(Beginning of DATASET CONTENT)

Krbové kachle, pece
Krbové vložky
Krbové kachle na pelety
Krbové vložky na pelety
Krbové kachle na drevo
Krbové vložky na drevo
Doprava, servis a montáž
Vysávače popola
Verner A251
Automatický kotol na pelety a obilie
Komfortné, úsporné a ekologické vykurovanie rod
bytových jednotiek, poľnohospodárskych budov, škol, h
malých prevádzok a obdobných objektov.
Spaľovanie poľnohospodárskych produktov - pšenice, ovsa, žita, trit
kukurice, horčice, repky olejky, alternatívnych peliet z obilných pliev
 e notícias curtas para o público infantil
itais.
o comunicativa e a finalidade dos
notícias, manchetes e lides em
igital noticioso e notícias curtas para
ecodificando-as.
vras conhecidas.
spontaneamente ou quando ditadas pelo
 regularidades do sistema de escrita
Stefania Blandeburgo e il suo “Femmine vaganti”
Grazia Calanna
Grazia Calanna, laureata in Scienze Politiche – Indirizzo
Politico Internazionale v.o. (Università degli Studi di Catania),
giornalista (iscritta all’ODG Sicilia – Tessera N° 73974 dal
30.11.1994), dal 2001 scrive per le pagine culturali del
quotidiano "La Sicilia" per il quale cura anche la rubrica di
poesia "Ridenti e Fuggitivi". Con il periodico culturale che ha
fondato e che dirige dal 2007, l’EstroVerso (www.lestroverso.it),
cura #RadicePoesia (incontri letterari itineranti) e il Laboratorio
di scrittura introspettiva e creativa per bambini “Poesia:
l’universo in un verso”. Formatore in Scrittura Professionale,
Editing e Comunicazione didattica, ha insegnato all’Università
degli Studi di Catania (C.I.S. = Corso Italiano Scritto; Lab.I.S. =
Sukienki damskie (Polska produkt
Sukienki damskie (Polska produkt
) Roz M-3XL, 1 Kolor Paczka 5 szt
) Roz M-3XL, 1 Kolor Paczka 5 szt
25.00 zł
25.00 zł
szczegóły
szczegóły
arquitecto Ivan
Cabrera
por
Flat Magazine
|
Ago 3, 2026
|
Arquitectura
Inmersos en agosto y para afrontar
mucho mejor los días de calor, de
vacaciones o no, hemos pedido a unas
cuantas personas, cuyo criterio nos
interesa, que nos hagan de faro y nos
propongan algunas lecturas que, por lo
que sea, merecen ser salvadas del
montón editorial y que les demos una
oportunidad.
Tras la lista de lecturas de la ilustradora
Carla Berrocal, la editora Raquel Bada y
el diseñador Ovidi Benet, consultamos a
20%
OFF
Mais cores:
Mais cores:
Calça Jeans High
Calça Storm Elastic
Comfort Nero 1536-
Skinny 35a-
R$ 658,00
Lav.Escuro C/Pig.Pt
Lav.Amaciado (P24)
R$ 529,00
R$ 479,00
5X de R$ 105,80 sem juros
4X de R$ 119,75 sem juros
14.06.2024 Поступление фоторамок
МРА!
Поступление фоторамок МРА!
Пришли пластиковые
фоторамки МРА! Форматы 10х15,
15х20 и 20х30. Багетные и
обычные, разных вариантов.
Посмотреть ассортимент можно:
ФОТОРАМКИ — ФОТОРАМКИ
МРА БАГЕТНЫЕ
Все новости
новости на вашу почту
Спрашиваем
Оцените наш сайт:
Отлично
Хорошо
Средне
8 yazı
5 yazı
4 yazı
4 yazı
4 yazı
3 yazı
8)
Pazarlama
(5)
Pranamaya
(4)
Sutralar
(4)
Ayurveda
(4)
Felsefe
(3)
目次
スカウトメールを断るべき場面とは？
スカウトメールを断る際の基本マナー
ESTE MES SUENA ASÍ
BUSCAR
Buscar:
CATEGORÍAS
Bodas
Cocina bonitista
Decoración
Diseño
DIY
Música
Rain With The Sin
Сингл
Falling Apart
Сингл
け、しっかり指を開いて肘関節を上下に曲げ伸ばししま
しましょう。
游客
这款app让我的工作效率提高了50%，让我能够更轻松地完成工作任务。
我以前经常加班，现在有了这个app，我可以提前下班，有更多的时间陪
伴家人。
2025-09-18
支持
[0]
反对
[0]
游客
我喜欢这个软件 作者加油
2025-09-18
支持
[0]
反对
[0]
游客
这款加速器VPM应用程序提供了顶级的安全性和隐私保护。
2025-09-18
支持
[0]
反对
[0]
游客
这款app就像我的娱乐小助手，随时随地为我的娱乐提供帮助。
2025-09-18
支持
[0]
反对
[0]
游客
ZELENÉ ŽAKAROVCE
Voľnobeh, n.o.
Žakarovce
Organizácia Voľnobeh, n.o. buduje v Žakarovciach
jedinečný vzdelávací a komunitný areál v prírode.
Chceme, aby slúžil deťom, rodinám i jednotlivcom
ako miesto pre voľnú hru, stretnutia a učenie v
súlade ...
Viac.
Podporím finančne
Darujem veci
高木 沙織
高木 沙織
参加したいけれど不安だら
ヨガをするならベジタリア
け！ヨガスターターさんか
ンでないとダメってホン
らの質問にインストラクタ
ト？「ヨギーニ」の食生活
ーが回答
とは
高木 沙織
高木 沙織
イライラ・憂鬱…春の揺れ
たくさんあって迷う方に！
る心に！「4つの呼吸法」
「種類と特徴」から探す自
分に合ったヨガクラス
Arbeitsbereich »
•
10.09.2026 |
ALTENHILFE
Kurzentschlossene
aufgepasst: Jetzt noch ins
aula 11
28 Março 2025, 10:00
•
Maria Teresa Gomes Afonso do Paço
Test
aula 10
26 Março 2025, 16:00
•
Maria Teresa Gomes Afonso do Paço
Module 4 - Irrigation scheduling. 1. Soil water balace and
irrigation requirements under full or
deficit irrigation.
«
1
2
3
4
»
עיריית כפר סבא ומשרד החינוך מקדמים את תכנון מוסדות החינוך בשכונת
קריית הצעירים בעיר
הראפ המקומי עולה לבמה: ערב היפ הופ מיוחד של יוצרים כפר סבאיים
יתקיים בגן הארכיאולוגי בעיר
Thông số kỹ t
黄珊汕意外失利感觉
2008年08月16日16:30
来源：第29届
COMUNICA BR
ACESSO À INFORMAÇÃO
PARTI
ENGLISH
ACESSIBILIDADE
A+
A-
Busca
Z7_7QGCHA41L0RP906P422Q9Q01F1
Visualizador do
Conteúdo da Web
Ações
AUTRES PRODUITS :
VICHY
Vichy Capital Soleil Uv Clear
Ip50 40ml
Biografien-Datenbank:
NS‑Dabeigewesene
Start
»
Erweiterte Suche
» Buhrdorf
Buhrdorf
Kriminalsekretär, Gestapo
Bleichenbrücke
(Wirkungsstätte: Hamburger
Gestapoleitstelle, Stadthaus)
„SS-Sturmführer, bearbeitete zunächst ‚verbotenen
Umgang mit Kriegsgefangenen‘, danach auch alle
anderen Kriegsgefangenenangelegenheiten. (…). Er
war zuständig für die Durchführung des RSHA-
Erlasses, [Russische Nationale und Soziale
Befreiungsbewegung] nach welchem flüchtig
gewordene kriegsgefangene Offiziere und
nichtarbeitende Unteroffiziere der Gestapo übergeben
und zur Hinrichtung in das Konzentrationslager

(End of DATASET CONTENT)

EXERCISE :: Would you count the lines in the data that contain the word "Grazia" and state only the number?

SOLUTION :: 2